O aviso partiu de Ebrahim Rezaei, porta-voz da Comissão de Segurança Nacional e Política Exterior do Parlamento iraniano, em publicação na rede social X. ‘Uma das opções do Irã em caso de outro ataque poderia ser o enriquecimento de urânio a 90%. Vamos analisar isso no parlamento’, escreveu Rezaei.
A declaração representa uma mudança de tom relevante em meio ao agravamento das tensões com Washington e Tel Aviv, que conduziram ataques contra território iraniano em 2025. O contexto diplomático em que a advertência emerge é de extrema instabilidade.
O presidente dos EUA, Donald Trump, afirmou que o cessar-fogo com o Irã está ‘em suporte vital massivo’, estimando em apenas 1% as chances de que a trégua se sustente. ‘Eu diria que o cessar-fogo está em suporte vital, onde o médico entra e diz: senhor, seu ente querido tem aproximadamente 1% de chance de sobreviver’, declarou Trump.
Trump foi ainda mais incisivo ao comentar a proposta iraniana para um acordo de paz.

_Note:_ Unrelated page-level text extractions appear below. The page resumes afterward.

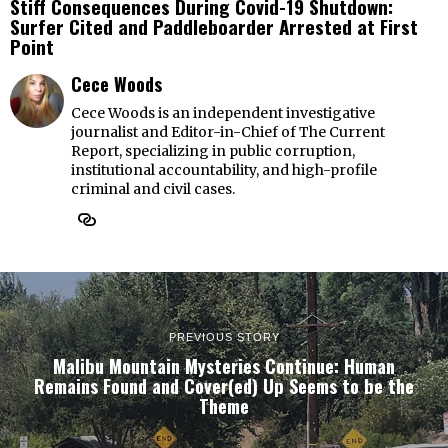
Stiff Consequences During Covid-19 Shutdown:
Surfer Cited and Paddleboarder Arrested at First
Point
Cece Woods
Cece Woods is an independent investigative
journalist and Editor-in-Chief of The Current
Report, specializing in public corruption,
institutional accountability, and high-profile
criminal and civil cases.
PREVIOUS STORY
Malibu Mountain Mysteries Continue: Human
Remains Found and Cover(ed) Up Seems to be the
Theme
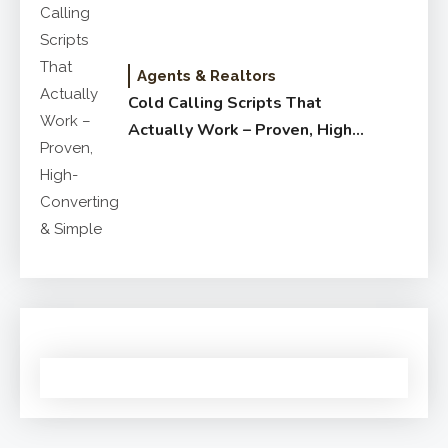
Agents & Realtors
Cold Calling Scripts That
Actually Work – Proven, High-
Converting & Simple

O presidente americano classificou a proposta como ‘um pedaço de lixo’ e afirmou que nem sequer terminou de lê-la, descartando qualquer saída negociada que preserve o programa nuclear iraniano.
Antes dos ataques de 2025, estimava-se que o Irã dispunha de mais de 400 quilogramas de urânio enriquecido a 60% de pureza, além de quase 200 quilogramas de material com nível de enriquecimento próximo a 20%. Especialistas em não-proliferação nuclear apontam que esse patamar pode ser elevado a grau bélico com relativa facilidade, tornando os estoques iranianos um elemento central nas negociações.

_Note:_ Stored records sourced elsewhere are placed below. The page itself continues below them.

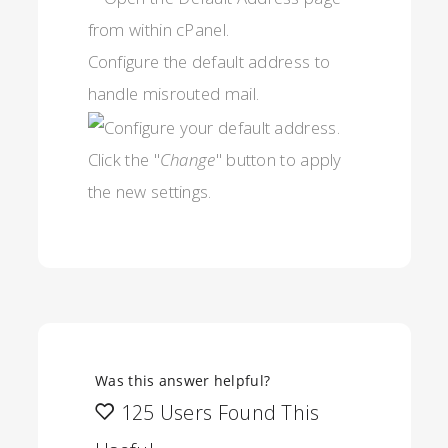
Configure the default address to
handle misrouted mail.
Click the "
Change
" button to apply
the new settings.
Was this answer helpful?
125 Users Found This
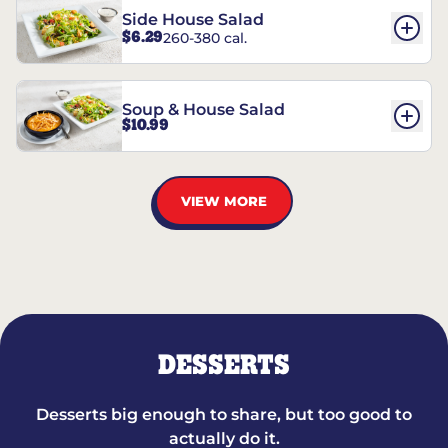
Side House Salad
$6.29
260-380 cal.
Soup & House Salad
$10.99
VIEW MORE
DESSERTS
Desserts big enough to share, but too good to
actually do it.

A sinalização de Rezaei deve ser lida como instrumento de dissuasão: o Irã comunica que qualquer nova agressão terá custos estratégicos crescentes para os países envolvidos. Teerã não anunciou uma decisão tomada, mas sim uma opção que o parlamento se dispõe a debater caso o cenário de ataques se repita.

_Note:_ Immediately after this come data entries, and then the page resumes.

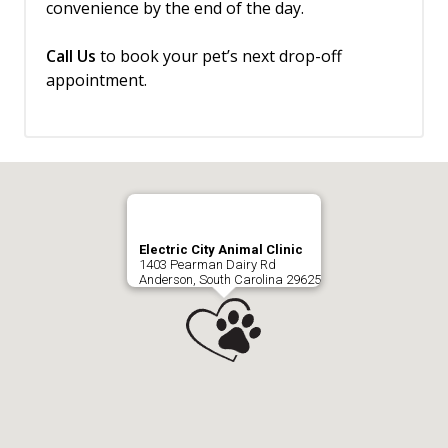
convenience by the end of the day.
Call Us
to book your pet’s next drop-off
appointment.
Electric City Animal Clinic
1403 Pearman Dairy Rd
Anderson, South Carolina 29625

Washington não descartou a possibilidade de uma operação terrestre caso o Irã não renuncie às suas reservas de urânio enriquecido. A exigência americana — que Teerã abandone o resultado de décadas de desenvolvimento tecnológico soberano como condição para a paz — é rejeitada pelo governo iraniano como incompatível com sua soberania nacional.
O impasse atual expõe a contradição central das negociações: Washington afirma querer um acordo enquanto rejeita qualquer proposta que não implique o desmantelamento completo do programa nuclear iraniano. O Irã, por sua vez, mantém que não abrirá mão de suas capacidades de enriquecimento — e que cada novo ataque terá uma resposta proporcional à escala da agressão.